The capital has one of the crucial costly house costs on this planet on a price-per-square-meter foundation, rating fourth after Hong Kong, Zurich and Singapore, and forward of main U.S. cities like New York or San Francisco, in response to a report revealed final month by Deutsche Financial institution. One particularly brutal stretch not too long ago noticed house costs in Seoul double in 4 years.
A part of the rationale for that is that flats, with their standardized dimensions, have successfully grow to be interchangeable monetary commodities: An house in Seoul is seen as a way more surefire guess than any inventory, resulting in intense actual property funding and hypothesis that has pushed up house costs.
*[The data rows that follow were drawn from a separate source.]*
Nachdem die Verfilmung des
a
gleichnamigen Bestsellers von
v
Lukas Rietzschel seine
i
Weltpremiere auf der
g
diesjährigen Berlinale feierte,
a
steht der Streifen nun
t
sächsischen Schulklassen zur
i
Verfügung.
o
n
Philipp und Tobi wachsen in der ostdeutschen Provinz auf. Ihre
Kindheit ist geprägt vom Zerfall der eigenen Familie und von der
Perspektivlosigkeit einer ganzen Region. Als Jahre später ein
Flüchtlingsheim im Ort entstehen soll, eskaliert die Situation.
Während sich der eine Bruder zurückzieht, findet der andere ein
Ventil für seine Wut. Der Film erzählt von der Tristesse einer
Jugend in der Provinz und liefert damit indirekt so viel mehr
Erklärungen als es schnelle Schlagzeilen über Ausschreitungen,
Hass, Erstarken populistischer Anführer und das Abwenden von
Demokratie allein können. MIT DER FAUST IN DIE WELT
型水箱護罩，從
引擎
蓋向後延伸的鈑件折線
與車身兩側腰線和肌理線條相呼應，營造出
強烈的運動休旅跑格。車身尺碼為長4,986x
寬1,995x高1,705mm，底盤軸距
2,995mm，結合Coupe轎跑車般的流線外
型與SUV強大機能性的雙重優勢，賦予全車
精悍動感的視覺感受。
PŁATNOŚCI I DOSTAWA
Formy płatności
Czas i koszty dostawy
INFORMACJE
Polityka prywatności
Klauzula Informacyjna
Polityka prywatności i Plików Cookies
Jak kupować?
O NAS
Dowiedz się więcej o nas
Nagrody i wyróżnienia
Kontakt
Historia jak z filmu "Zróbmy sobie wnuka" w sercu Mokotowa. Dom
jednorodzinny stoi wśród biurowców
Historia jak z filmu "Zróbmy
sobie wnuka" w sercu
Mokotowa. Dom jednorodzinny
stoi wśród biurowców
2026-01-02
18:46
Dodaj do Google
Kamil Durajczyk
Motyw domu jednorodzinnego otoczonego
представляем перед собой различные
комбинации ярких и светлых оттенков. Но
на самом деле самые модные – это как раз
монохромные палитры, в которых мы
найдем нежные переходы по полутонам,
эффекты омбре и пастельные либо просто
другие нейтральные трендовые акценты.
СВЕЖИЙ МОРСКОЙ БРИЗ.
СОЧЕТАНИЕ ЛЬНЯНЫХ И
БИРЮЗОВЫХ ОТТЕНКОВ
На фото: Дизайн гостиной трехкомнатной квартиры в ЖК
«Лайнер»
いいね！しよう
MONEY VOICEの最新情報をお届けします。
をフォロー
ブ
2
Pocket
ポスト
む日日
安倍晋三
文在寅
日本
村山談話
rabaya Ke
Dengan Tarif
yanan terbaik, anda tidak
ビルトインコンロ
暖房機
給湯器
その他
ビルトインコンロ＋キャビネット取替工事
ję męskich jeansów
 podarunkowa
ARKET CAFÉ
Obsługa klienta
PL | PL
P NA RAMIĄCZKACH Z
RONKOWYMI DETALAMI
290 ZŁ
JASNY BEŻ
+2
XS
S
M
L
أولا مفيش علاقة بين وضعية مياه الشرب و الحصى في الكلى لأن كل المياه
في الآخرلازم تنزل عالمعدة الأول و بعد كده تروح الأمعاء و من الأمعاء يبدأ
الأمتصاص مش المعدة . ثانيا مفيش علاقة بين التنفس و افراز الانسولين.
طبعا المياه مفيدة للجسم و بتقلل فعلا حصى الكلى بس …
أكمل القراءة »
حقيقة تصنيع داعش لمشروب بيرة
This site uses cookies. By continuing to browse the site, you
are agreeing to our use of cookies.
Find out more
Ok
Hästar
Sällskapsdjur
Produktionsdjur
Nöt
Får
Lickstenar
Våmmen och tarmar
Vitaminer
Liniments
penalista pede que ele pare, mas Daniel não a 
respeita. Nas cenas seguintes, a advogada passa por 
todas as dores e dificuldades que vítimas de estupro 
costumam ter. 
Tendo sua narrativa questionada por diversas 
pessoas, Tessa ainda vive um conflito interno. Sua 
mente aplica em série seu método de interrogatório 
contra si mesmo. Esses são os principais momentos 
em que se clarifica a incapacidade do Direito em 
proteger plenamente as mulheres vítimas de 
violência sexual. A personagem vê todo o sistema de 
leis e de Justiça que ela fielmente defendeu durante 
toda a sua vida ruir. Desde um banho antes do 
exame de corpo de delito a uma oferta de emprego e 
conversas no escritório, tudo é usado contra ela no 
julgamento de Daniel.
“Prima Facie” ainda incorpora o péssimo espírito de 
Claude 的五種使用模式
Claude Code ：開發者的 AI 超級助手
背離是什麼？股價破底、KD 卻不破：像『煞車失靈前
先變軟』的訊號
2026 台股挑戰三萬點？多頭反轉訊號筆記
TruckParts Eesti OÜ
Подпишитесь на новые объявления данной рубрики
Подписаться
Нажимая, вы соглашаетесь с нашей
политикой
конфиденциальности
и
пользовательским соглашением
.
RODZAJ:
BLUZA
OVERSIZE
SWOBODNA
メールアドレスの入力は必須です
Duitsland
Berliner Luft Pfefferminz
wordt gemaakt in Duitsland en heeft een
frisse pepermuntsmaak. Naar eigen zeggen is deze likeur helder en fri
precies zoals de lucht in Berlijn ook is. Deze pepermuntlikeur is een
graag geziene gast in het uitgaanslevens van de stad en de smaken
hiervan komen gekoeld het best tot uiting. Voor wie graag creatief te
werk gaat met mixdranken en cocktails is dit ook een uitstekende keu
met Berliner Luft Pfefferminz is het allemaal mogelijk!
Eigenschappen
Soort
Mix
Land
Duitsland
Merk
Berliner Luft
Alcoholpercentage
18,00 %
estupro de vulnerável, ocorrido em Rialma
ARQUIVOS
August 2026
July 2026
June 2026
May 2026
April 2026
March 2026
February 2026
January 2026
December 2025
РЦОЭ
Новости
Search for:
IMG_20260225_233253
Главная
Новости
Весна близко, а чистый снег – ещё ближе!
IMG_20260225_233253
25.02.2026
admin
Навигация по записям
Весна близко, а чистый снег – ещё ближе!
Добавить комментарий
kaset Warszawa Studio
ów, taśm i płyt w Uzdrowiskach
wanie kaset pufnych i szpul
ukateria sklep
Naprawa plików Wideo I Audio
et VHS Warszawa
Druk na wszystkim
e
“Shopping for an house right here isn’t simply shopping for an house. The equal within the U.S. can be like shopping for an excellent single-family house with a storage within the U.S., besides that it comes with a bunch of NVIDIA shares,” stated Chae Sang-wook, an impartial actual property analyst. “In South Korea, individuals put money into apateu for capital good points, not money move from lease.”
Some specialists predict that, because the nation enters one other period of demographic upheaval, the dominance of flats will sometime be no extra.
If births proceed to fall as dramatically as they’ve completed lately, South Koreans might now not want such dense housing. The continuing rise of single-person households, too, might chip away at a type of housing constructed to carry four-person nuclear households.
However Chae is skeptical that this may occur anytime quickly. He factors out that South Koreans don’t even wish to assemble their very own furnishings, not to mention repair their very own vehicles — all downstream results of ubiquitous house dwelling.
“For now, there isn’t a various apart from this,” he stated. “As a South Korean, you don’t have the luxurious of selecting.”